Each small fracture signals what is tolerated. When these signs are left unchallenged, they accumulate, legitimise mediocrity, and create fertile ground for dysfunction.

The Spiral of Dysfunction
Unchecked, these signals multiply:

  • Standards slip further with each compromise.
  • Toxic behaviours become embedded in daily routines.
  • Morale and trust erode as people disengage.
  • Accountability evaporates, leaving no one responsible for outcomes.
  • Without metrics, teams lose visibility of decline and cannot self-correct.

The result is rarely a single dramatic collapse but rather a slow, creeping deterioration. Like a city block with too many broken windows, the team becomes a place where excellence struggles to survive. As fragility prevails, individuals construct protective walls under the false pretence that every honest feedback is an act of aggression. Fragility becomes routine, and fear-driven development takes hold.

A Case Study: The Silent Drift
Consider a software team that gradually abandoned its ceremonies. At first, retrospectives were occasionally skipped in the rush to meet deadlines. Soon, stand-ups became perfunctory, with cameras switched off and minimal engagement. Metrics that once provided clarity on code quality and delivery predictability were neglected. Feedback was increasingly avoided, as criticism was perceived as hostility. Over several months, delivery slowed, defects multiplied, and trust among colleagues weakened. By the time leadership intervened, dysfunction had become entrenched. The cracks had been visible from the beginning, yet because no one acted to repair them, the environment deteriorated beyond recognition.

Fixing Windows Early
The lesson from New York’s approach is not about policing methods but about signalling. Leaders cannot afford to ignore the first signs of disorder, however minor they may appear. Repairing the first broken window sets a clear and lasting tone:

  • Act swiftly and visibly when standards are breached.
  • Reinforce that quality, respect, and accountability are non-negotiable.
  • Demonstrate through action that the environment is valued and cared for.

By addressing small issues promptly, leaders communicate that the team’s health matters. Care at the margins protects the integrity of the whole.

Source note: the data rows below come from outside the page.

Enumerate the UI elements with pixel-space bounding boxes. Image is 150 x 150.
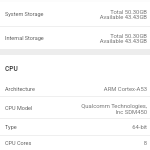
button[interactable]: System Storage (0, 2, 150, 26)
staticText: ARM Cortex-A53 (103, 86, 147, 92)
staticText: System Storage (5, 11, 44, 17)
staticText: Qualcomm Technologies, (81, 103, 147, 110)
staticText: Total 50.30GB (110, 9, 147, 15)
staticText: CPU Model (5, 105, 33, 111)
button[interactable]: Architecture (0, 81, 150, 96)
staticText: CPU Cores (5, 140, 32, 146)
button[interactable]: CPU Model (0, 97, 150, 118)
staticText: 8 (143, 140, 147, 146)
button[interactable]: Type (0, 119, 150, 135)
staticText: 64-bit (132, 124, 147, 130)
staticText: Architecture (5, 86, 35, 92)
staticText: Internal Storage (5, 35, 44, 41)
staticText: Type (5, 124, 17, 130)
staticText: Inc SDM450 (115, 109, 147, 116)
staticText: Available 43.43GB (99, 14, 147, 20)
staticText: CPU (5, 65, 18, 73)
staticText: Total 50.30GB (110, 33, 147, 39)
staticText: Available 43.43GB (99, 38, 147, 44)
button[interactable]: CPU Cores (0, 136, 150, 150)
button[interactable]: Internal Storage (0, 27, 150, 49)
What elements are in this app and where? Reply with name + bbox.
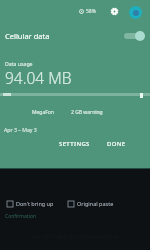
other: Settings [111, 8, 118, 15]
staticText: Don't bring up [16, 200, 54, 207]
staticText: Original paste [77, 200, 114, 207]
staticText: Cellular data [5, 31, 50, 41]
button[interactable]: Cellular data toggle [123, 29, 145, 43]
staticText: 58% [86, 8, 96, 15]
staticText: Confirmation [5, 213, 37, 220]
staticText: SETTINGS [59, 140, 90, 148]
button[interactable]: Don't bring up [7, 200, 54, 207]
staticText: DONE [107, 140, 126, 148]
button[interactable]: Account [129, 6, 142, 19]
button[interactable]: Original paste [68, 200, 114, 207]
button[interactable]: SETTINGS [54, 138, 95, 150]
staticText: 94.04 MB [5, 67, 72, 88]
button[interactable]: DONE [102, 138, 131, 150]
staticText: Apr 3 – May 3 [4, 126, 37, 133]
staticText: Data usage [5, 60, 33, 67]
staticText: MegaFon [32, 109, 54, 116]
other: Alarm [79, 9, 84, 14]
staticText: 2 GB warning [71, 109, 103, 116]
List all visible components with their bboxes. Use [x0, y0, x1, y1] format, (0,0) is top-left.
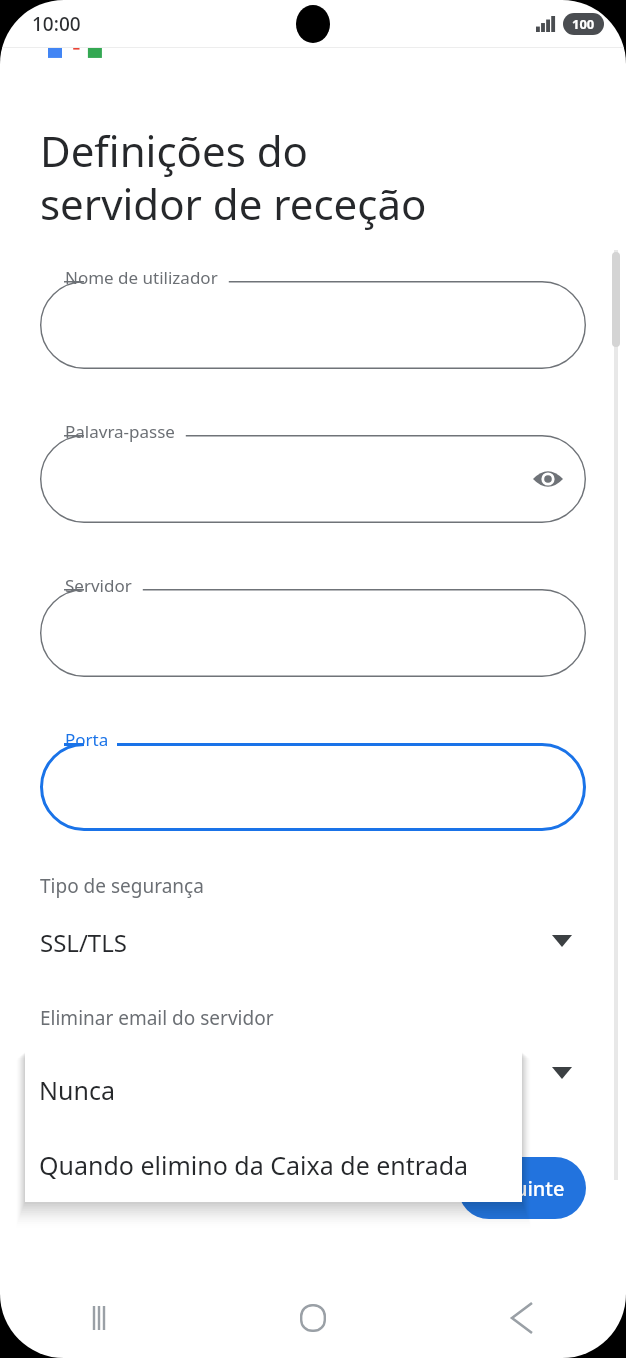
button[interactable]: Palavra-passe	[40, 419, 586, 523]
staticText: Seguinte	[480, 1175, 565, 1202]
staticText: Eliminar email do servidor	[40, 1005, 274, 1031]
staticText: Porta	[65, 728, 109, 751]
staticText: Nome de utilizador	[65, 266, 218, 289]
staticText: Nunca	[39, 1073, 115, 1107]
button[interactable]: Nunca	[25, 1052, 522, 1127]
button[interactable]: Início	[208, 1278, 417, 1358]
staticText: Servidor	[65, 574, 132, 597]
button[interactable]: Voltar	[417, 1278, 626, 1358]
button[interactable]: Nome de utilizador	[40, 265, 586, 369]
staticText: Definições do servidor de receção	[40, 122, 427, 232]
staticText: 10:00	[32, 11, 81, 37]
button[interactable]: Recentes	[0, 1278, 208, 1358]
button[interactable]: Quando elimino da Caixa de entrada	[25, 1127, 522, 1202]
staticText: Quando elimino da Caixa de entrada	[39, 1148, 469, 1182]
staticText: Tipo de segurança	[40, 873, 204, 899]
button[interactable]: Porta	[40, 727, 586, 831]
staticText: 100	[572, 15, 595, 33]
button[interactable]: Servidor	[40, 573, 586, 677]
staticText: Palavra-passe	[65, 420, 175, 443]
button[interactable]: Mostrar palavra-passe	[524, 455, 572, 503]
button[interactable]: Tipo de segurança	[0, 873, 626, 965]
staticText: SSL/TLS	[40, 926, 127, 959]
button[interactable]: Eliminar email do servidor	[0, 1005, 626, 1097]
button[interactable]: Seguinte	[458, 1157, 586, 1219]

Practical Guidance for Leaders

  • Monitor signals of neglect: observe tone in communication, patterns of missed commitments, or signs of frustration that remain unspoken.
  • Intervene consistently, not selectively: inconsistency breeds cynicism, whilst fairness builds trust.
  • Celebrate acts of care: recognise the person who improves documentation, the colleague who raises a difficult truth, or the engineer who upholds standards under pressure. Celebrating such small victories makes a significant difference, reinforcing that positive behaviour is valued.
  • Close feedback loops: employ stand-ups, retrospectives, one-to-ones, or anonymous surveys to detect cracks before they widen.
  • Model care yourself: leaders who safeguard standards in their own work provide the strongest example.
  • Value ceremonies as cultural signals: stand-ups and retrospectives are more than routines. They demonstrate that communication, reflection, and alignment matter. Neglecting them conveys the opposite message, that the team is too busy to look after itself.
  • Respect foundations fully: uphold basic agreements, working practices, and engineering standards. Foundations are not optional. They anchor the team’s stability, and disregarding them creates fractures that spread rapidly.

Closing Thought
Dysfunction is seldom sudden. It creeps in through neglected details. Giuliani’s New York strategy may remain unreasonably and emotionally debated, but the underlying insight holds: if one wishes to prevent large problems, one must repair small ones promptly.

In teams, fixing the first broken window is not about control but about care. It signals that people, standards, and outcomes matter. That simple, visible act can halt a spiral into dysfunction and sustain an environment where excellence continues to thrive.

As Kelling and Coles argued in Fixing Broken Windows, the discipline of repairing small cracks is less about authority than about signalling care and responsibility. An insight that holds as true for teams as it does for cities.